I sympathise with your c-section scar and that its pain might make sex difficult, but I don't think that is OP's problem.

TinkerBellesMum · 31/07/2008 10:16

But I can sympathise with what she was saying though, sometimes it does feel like that. It doesn't sound like it should be right.

lululemonrefuser · 31/07/2008 14:01

My GP was helpful and referred me to the gynae unit right away. Agree with whoever said that you should get physically checked over before assuming that it's a psychological issue. Just because you didn't have a vaginal birth doesn't necessarily mean that all is well down there!

Sixmonthmum · 05/08/2008 21:31

H U R R A H ! ! ! !

We made it.
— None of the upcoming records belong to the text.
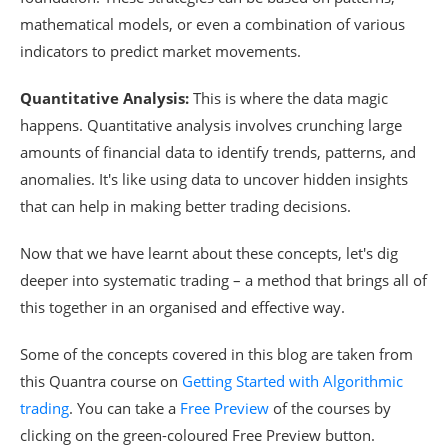
mathematical models, or even a combination of various
indicators to predict market movements.
Quantitative Analysis:
This is where the data magic
happens. Quantitative analysis involves crunching large
amounts of financial data to identify trends, patterns, and
anomalies. It's like using data to uncover hidden insights
that can help in making better trading decisions.
Now that we have learnt about these concepts, let's dig
deeper into systematic trading – a method that brings all of
this together in an organised and effective way.
Some of the concepts covered in this blog are taken from
this Quantra course on
Getting Started with Algorithmic
trading
. You can take a
Free Preview
of the courses by
clicking on the green-coloured Free Preview button.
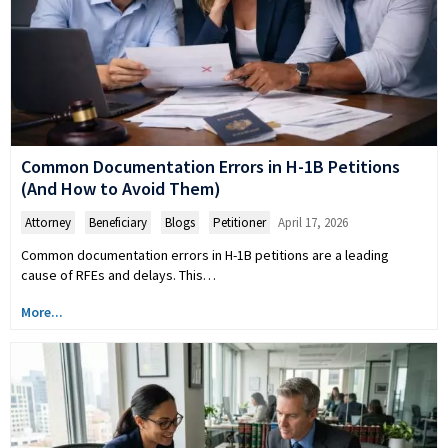
Common Documentation Errors in H-1B Petitions
(And How to Avoid Them)
Attorney
,
Beneficiary
,
Blogs
,
Petitioner
April 17, 2026
Common documentation errors in H-1B petitions are a leading
cause of RFEs and delays. This…
More...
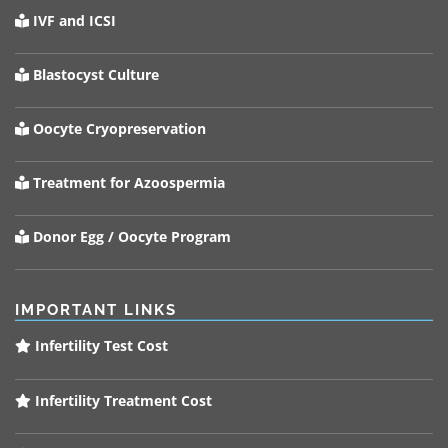
IVF and ICSI
Blastocyst Culture
Oocyte Cryopreservation
Treatment for Azoospermia
Donor Egg / Oocyte Program
IMPORTANT LINKS
Infertility Test Cost
Infertility Treatment Cost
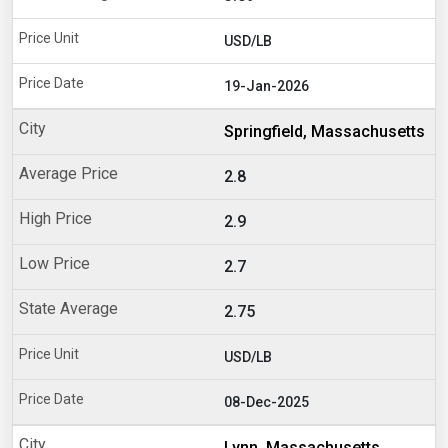
USD/LB
19-Jan-2026
Springfield, Massachusetts
2.8
2.9
2.7
2.75
USD/LB
08-Dec-2025
Lynn, Massachusetts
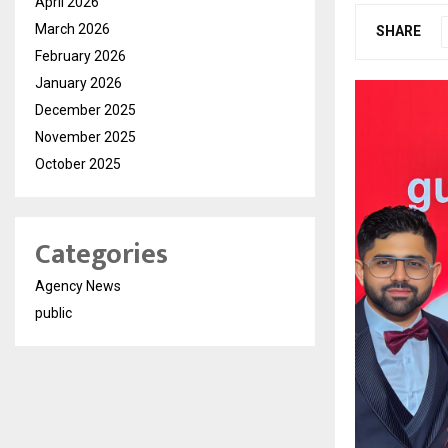
April 2026
March 2026
SHARE
February 2026
January 2026
December 2025
November 2025
October 2025
Categories
Agency News
public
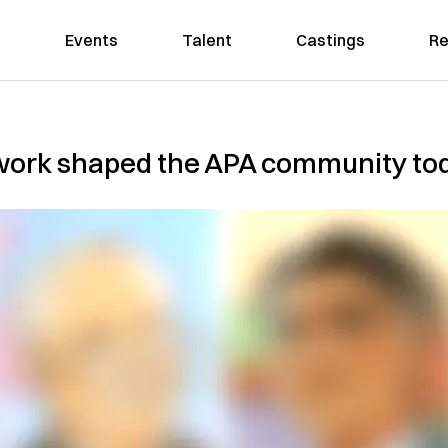
Events
Talent
Castings
Re
 work shaped the APA community to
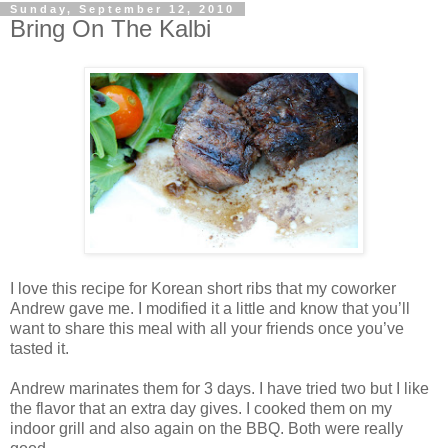
Sunday, September 12, 2010
Bring On The Kalbi
I love this recipe for Korean short ribs that my coworker
Andrew gave me. I modified it a little and know that you’ll
want to share this meal with all your friends once you’ve
tasted it.
Andrew marinates them for 3 days. I have tried two but I like
the flavor that an extra day gives. I cooked them on my
indoor grill and also again on the BBQ. Both were really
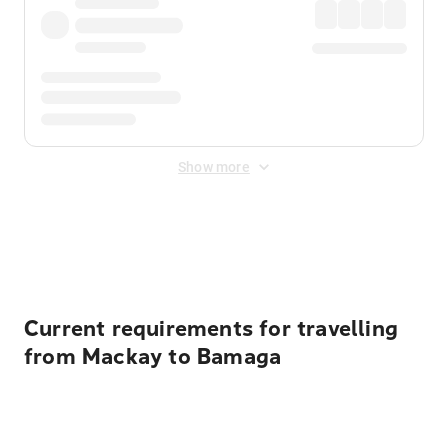
Show more
Displayed fares exclude
Online Booking Fee
&
Merchant
Fee
. Fees are applied once at checkout.
Current requirements for travelling
from Mackay to Bamaga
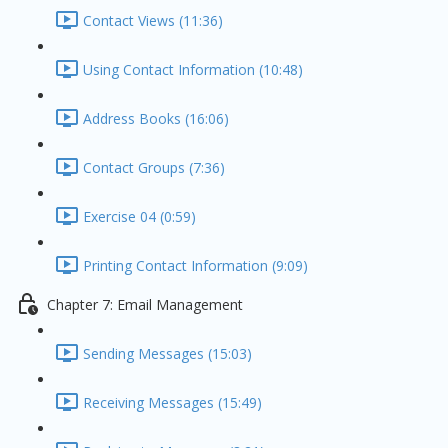
Contact Views (11:36)
Using Contact Information (10:48)
Address Books (16:06)
Contact Groups (7:36)
Exercise 04 (0:59)
Printing Contact Information (9:09)
Chapter 7: Email Management
Sending Messages (15:03)
Receiving Messages (15:49)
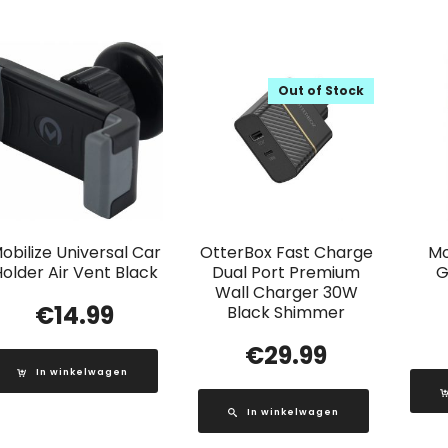
Out of Stock
obilize Universal Car
OtterBox Fast Charge
Mo
older Air Vent Black
Dual Port Premium
G
Wall Charger 30W
€
14.99
Black Shimmer
€
29.99
In winkelwagen
In winkelwagen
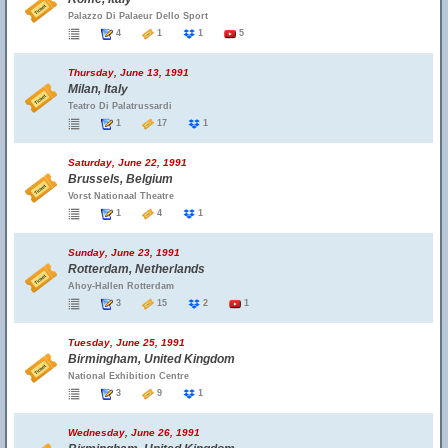
Palazzo Di Palaeur Dello Sport
4
1
1
5
Thursday, June 13, 1991
Milan, Italy
Teatro Di Palatrussardi
1
17
1
Saturday, June 22, 1991
Brussels, Belgium
Vorst Nationaal Theatre
1
4
1
Sunday, June 23, 1991
Rotterdam, Netherlands
Ahoy-Hallen Rotterdam
3
15
2
1
Tuesday, June 25, 1991
Birmingham, United Kingdom
National Exhibition Centre
3
9
1
Wednesday, June 26, 1991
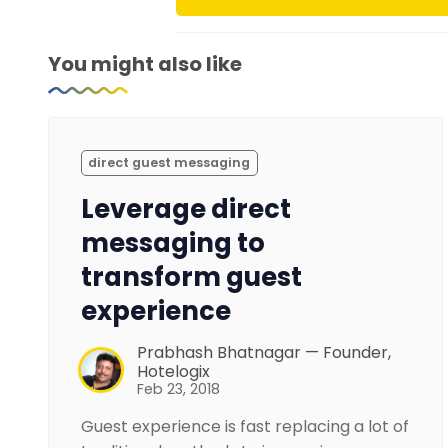
You might also like
direct guest messaging
Leverage direct
messaging to
transform guest
experience
Prabhash Bhatnagar — Founder,
Hotelogix
Feb 23, 2018
Guest experience is fast replacing a lot of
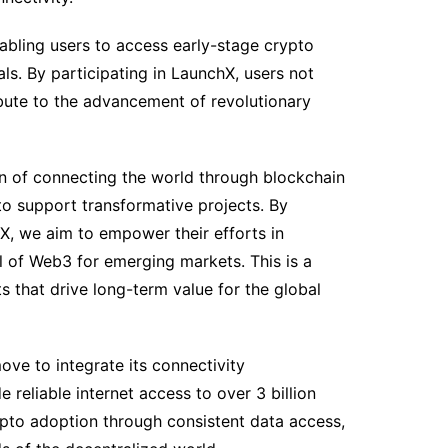
nabling users to access early-stage crypto
ls. By participating in LaunchX, users not
ibute to the advancement of revolutionary
on of connecting the world through blockchain
to support transformative projects. By
hX, we aim to empower their efforts in
al of Web3 for emerging markets. This is a
s that drive long-term value for the global
move to integrate its connectivity
e reliable internet access to over 3 billion
pto adoption through consistent data access,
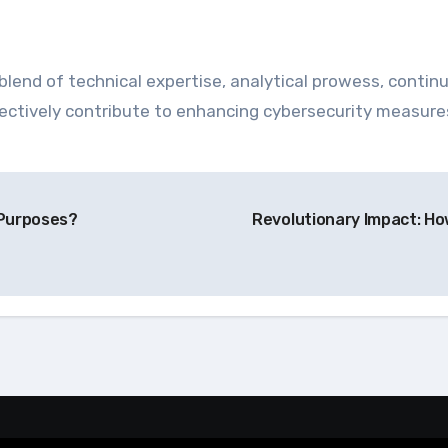
blend of technical expertise, analytical prowess, continu
effectively contribute to enhancing cybersecurity measur
 Purposes?
Revolutionary Impact: H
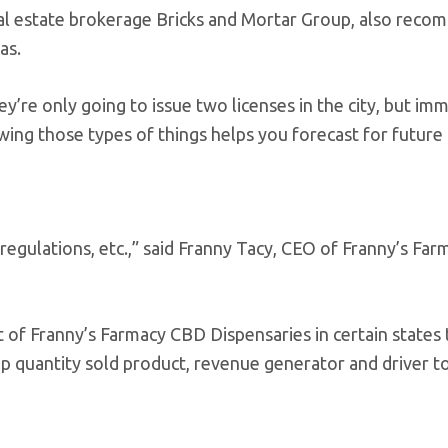
al estate brokerage Bricks and Mortar Group, also rec
as.
y’re only going to issue two licenses in the city, but im
nowing those types of things helps you forecast for future 
gulations, etc.,” said Franny Tacy, CEO of Franny’s Far
f Franny’s Farmacy CBD Dispensaries in certain states 
p quantity sold product, revenue generator and driver to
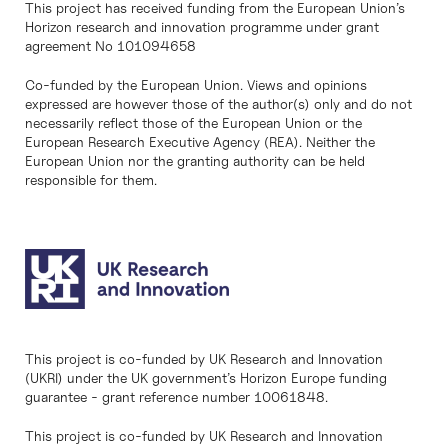
This project has received funding from the European Union’s
Horizon research and innovation programme under grant
agreement No 101094658
Co-funded by the European Union. Views and opinions
expressed are however those of the author(s) only and do not
necessarily reflect those of the European Union or the
European Research Executive Agency (REA). Neither the
European Union nor the granting authority can be held
responsible for them.
This project is co-funded by UK Research and Innovation
(UKRI) under the UK government’s Horizon Europe funding
guarantee - grant reference number 10061848.
This project is co-funded by UK Research and Innovation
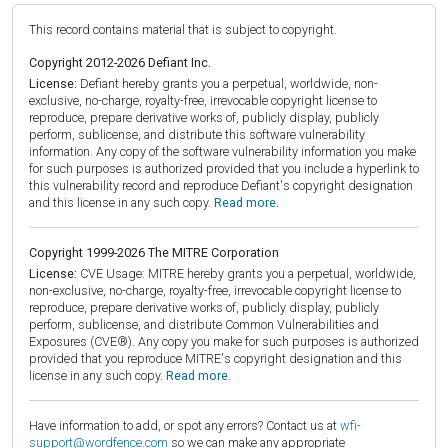
This record contains material that is subject to copyright.
Copyright 2012-2026 Defiant Inc.
License:
Defiant hereby grants you a perpetual, worldwide, non-
exclusive, no-charge, royalty-free, irrevocable copyright license to
reproduce, prepare derivative works of, publicly display, publicly
perform, sublicense, and distribute this software vulnerability
information. Any copy of the software vulnerability information you make
for such purposes is authorized provided that you include a hyperlink to
this vulnerability record and reproduce Defiant's copyright designation
and this license in any such copy.
Read more.
Copyright 1999-2026 The MITRE Corporation
License:
CVE Usage: MITRE hereby grants you a perpetual, worldwide,
non-exclusive, no-charge, royalty-free, irrevocable copyright license to
reproduce, prepare derivative works of, publicly display, publicly
perform, sublicense, and distribute Common Vulnerabilities and
Exposures (CVE®). Any copy you make for such purposes is authorized
provided that you reproduce MITRE's copyright designation and this
license in any such copy.
Read more.
Have information to add, or spot any errors? Contact us at
wfi-
support@wordfence.com
so we can make any appropriate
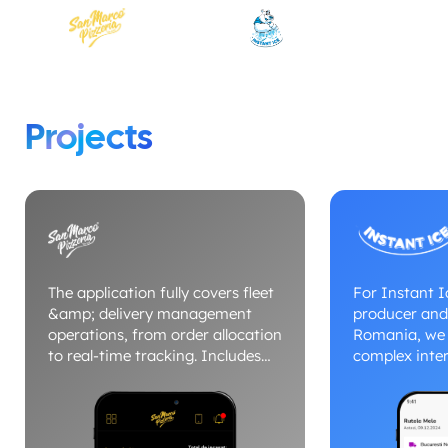
Projects
The application fully covers fleet
For Instant Ic
&amp; delivery management
producer and 
operations, from order allocation
Romania, we 
to real-time tracking. Includes
complex inter
dedicated modules for drivers,
management 
dispatcher, delivery status and
to fleets and
route optimization. The platform
distribution.
centralizes commands, vehicles
simultaneou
We got merry on wine last night earlyish in bed and, we weren't planning on going the whole way as we weren't expecting to be able to, but we wound up trying, and it happened, my husband was able to enter me. Thank goodness, at last.

We think what helped was the wine, the lubrication, AND the fact that we were both more relaxed as the day before we had had a day trip out to a beautiful wildlife nature reserve beach ON OUR OWN, without baby (who was packed off with bottles to Grandparents for the afternoon). This was my first day with my husband just the two of us, since before baby was born 6 months ago.

If anyone else is having any difficulties, I would recommend trying for a day out just the two of you.

xxx

OP posts:
Natacha21 · 05/08/2008 21:52

Hi sisxmonth mum,

I simply could not have proper sex while breastfeeding, somehow my while body was devoted to my baby : I was a mum not a woman any longer; This fell slowly back into place once I stopped breastfeeding (not that I am saying that it is a bad thing to do so!), Don't stress about it, to be a mum is such a change that you need to give yourself some time to fall back into who you were. There is nothing abnormal about the way you feel.